WORK ORDER: Exactly as written and without the pictures, output the entries below.

DATA EXTRACTS:

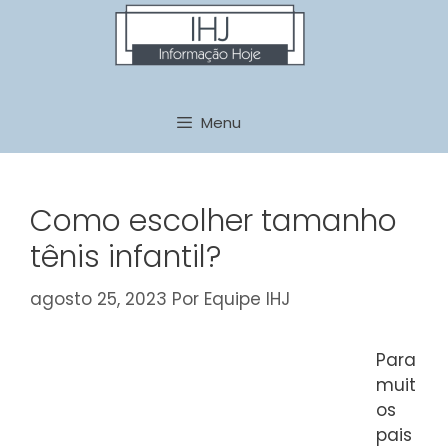
Pular
para
o
conteúdo
Menu
Como escolher tamanho
tênis infantil?
agosto 25, 2023
Por
Equipe IHJ
Para
muit
os
pais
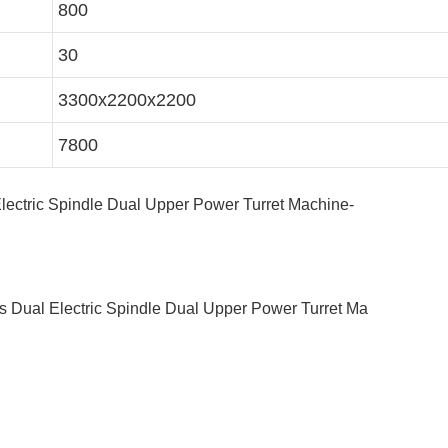
800
30
3300x2200x2200
7800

ANSWER TO THE EXERCISE:
Pular
para
o
conteúdo
Menu
Como escolher tamanho
tênis infantil?
agosto 25, 2023
Por
Equipe IHJ
Para
muit
os
pais
800
30
3300x2200x2200
7800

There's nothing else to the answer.